> [About this exercise] For this listing, report how many lines contain the string "两性关系", using only a number.

> [Supplied records]
----------

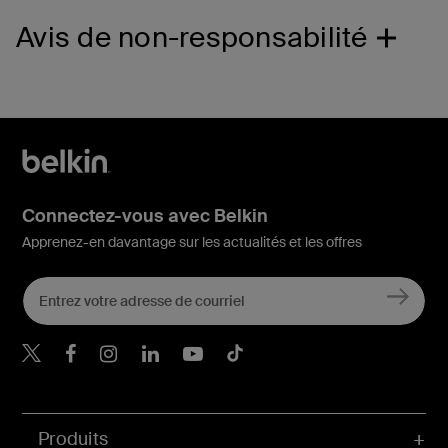
Avis de non-responsabilité
Connectez-vous avec Belkin
Apprenez-en davantage sur les actualités et les offres
Belkin Twitter
Belkin Facebook
Belkin Instagram
Belkin LinkedIn
Belkin Youtube
Belkin TikTok
Produits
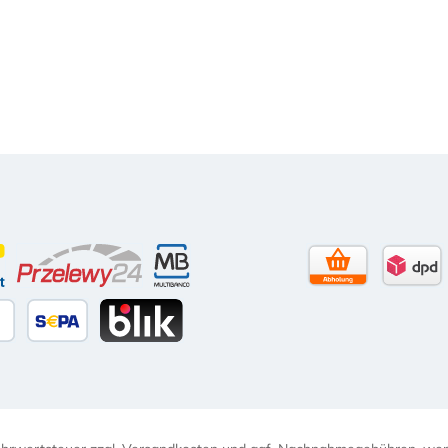
to)
contact
Przelewy24
Multibanco
Selbstabholun
DPD 
itkarte
äter Bezahlen
SEPA Lastschrift
BLIK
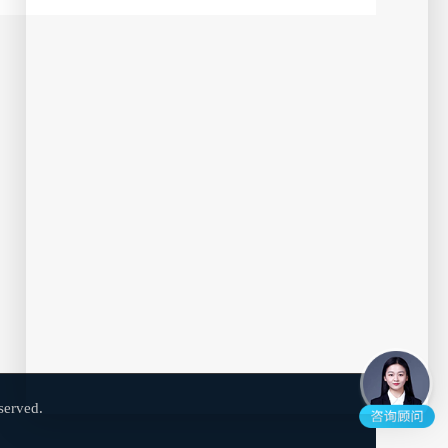
简介
【胡彦潼】专业背景： 作为国家二级心理咨询师及人生IP心灵成长导师，我自2014年起深耕心理咨询领域，融合认知行为咨询技术、人本主义咨询技术精髓，创新运用演戏心理学，结合声音、身心重塑、舞动艺术及色彩风格形象调整，为来访者打造人生全维个性化心灵成长之旅。 胡彦潼： ——【人生角色IP心理咨询】 演戏心理学应用先驱 身心重塑创造者 《心性改变人生》作者 第一调节特邀心理嘉宾 失眠康复中心特级讲师 “演戏人生”大型团体课程教练 擅长领域： 个人成长：解锁潜能，成就自我 婚姻情感：修复关系，深化情感 两性关系：情感抉择，升温策略 亲子成长：陪伴成长，共绘蓝图 职场疏导：定位角色，规划未来 咨询风格： 以亲切自然的态度，简单快速、针对性强且细腻深刻的咨询风格，为来访者提供全方位、个性化的心理支持。卓越沟通、耐心倾听与共情能力，让每一位来访者都能感受到尊重、理解与支持，快速找到内心的平静力量与方向！ 与您的对话： 我愿成为那把钥匙，打开您内在的宝藏，无论面临何种挑战，我都将心理学原理融入实践，帮您疏导困扰，找到真我，提升自我价值。希望成为您心灵成长的温暖伴侣，陪伴您走过每一个难关，迈向幸福人生。
汪旭
1.5
¥
起
可接单
40岁
大专
双子座
平台认证
婚恋
情绪
心理健康
免费私聊
已倾听：187369分钟
简介
❤️自我介绍 大家好！ 我是易倾诉官方认证咨询师👸🏻汪旭👸🏻 生于 吉林省长春市🚩现居山东济南 39岁 离异多年 生活阅历丰富 本人真实头像及简历 全职情感咨询师，在多个心理咨询平台做咨询 师多年，得到了多名来访者的满意好评。 ❤️擅长话题 【婚恋情感】【倾听陪伴】【情感障碍】 【两性心理】【亲子教育】【家庭伦理】 【失恋陪护】【考前减压】【婆媳矛盾】 【社交恐惧】【失眠强迫】【家庭问题】 ❤️人生寄语 在一切变好之前 ，我们总要经历一段不开心的 日子，这段日子也许很长，也许只是一觉醒 来，所以耐心点，给好运一点时间... ❤️ 服务宗旨 你是否有这样那样的烦恼，心里有些话，想说 出口，但是又不知道找谁说，因为向任何人倾 诉，都有被泄露出去的风险。在这里，你不知 道我是谁，我也不知道你是谁，我们可以一对 一的私密交流，你可以安心倾诉心中的小秘 密，我可以做你的家人，做你的朋友，做你最 真诚的陪伴者，以理解、负责的态度为您定制 适合您的专属方案。在这嘈杂的世界，期待与 你有缘相遇，并开启一段有温度的声音之旅。 ——咨询师 👩🏻‍🦰汪旭👩🏻‍🦰 ❤️ 咨询风格 不讲“道理”，不灌“鸡汤”。温暖系的声音， 让你的情绪舒缓下来，轻松愉悦的咨询风格， 陪伴您渡过低谷··· ❤️【咨询流程】： 六句话简述问题，诚心咨询，直接下单☎️ 点“马上下单”根据问题复杂程度选择 （文字、语音/通话套餐) ❤️按时咨询 ❤️定期回访
李玉冰
2.5
¥
起
可接单
32岁
本科
狮子座
平台认证
心理咨询
✨婚恋情感✨
✓两性关系✓
免费私聊
已倾听：236057分钟
rved.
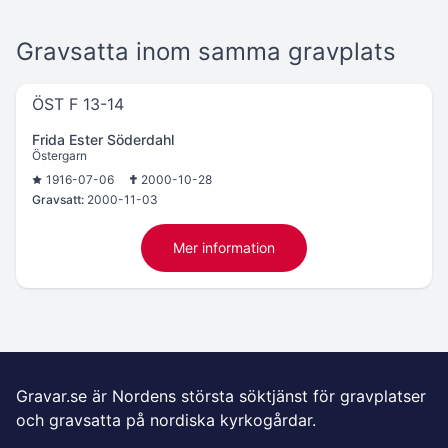
Gravsatta inom samma gravplats
ÖST F 13-14
Frida Ester Söderdahl
Östergarn
1916-07-06
2000-10-28
Gravsatt:
2000-11-03
Mer information
Gravar.se är Nordens största söktjänst för gravplatser
och gravsatta på nordiska kyrkogårdar.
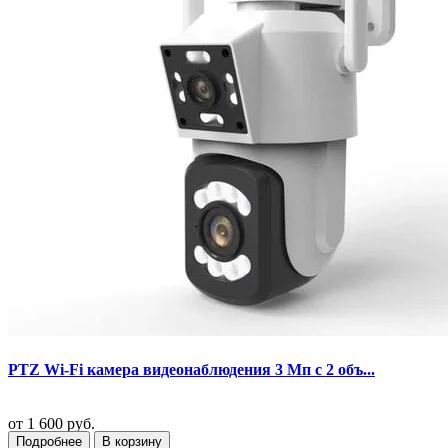
PTZ Wi-Fi камера видеонаблюдения 3 Мп с 2 объ...
от
1 600 руб.
Подробнее
В корзину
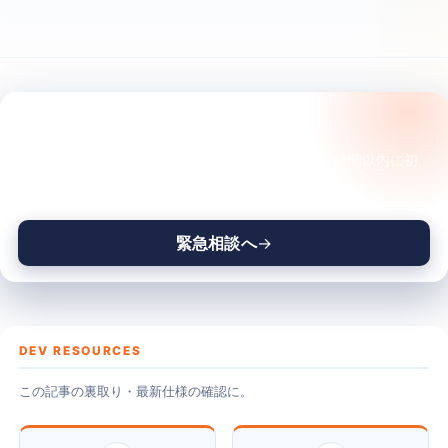
事例紹介（復旧・実戦系）
サイトが今、変な状態ですか？
常時SSL化に失敗してログインできない時の対処
法
触る前に、状況を一緒に整理させてください。24 時間以内に初
動の判断を返します。
※ 本記事は2021年当時の事例です。 現在の WordPress／
PHP 環境では推奨手順が変わっている可能性がありま…
緊急相談へ
2021.06.27
読了 2 分
DEV RESOURCES
この記事の裏取り・最新仕様の確認に。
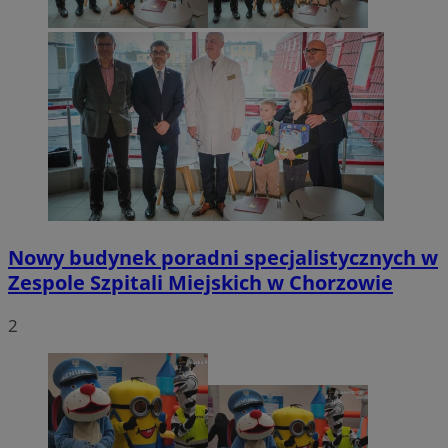
Nowy budynek poradni specjalistycznych w
Zespole Szpitali Miejskich w Chorzowie
2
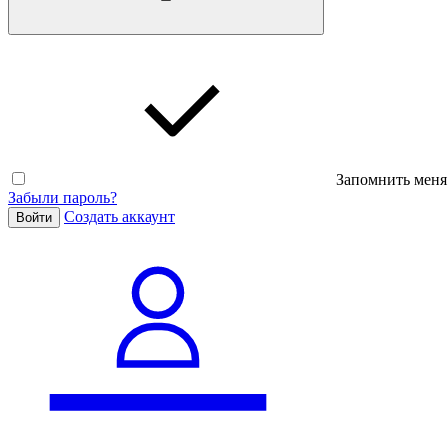
Запомнить меня
Забыли пароль?
Cоздать аккаунт
Войти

----------

> [Output below] 2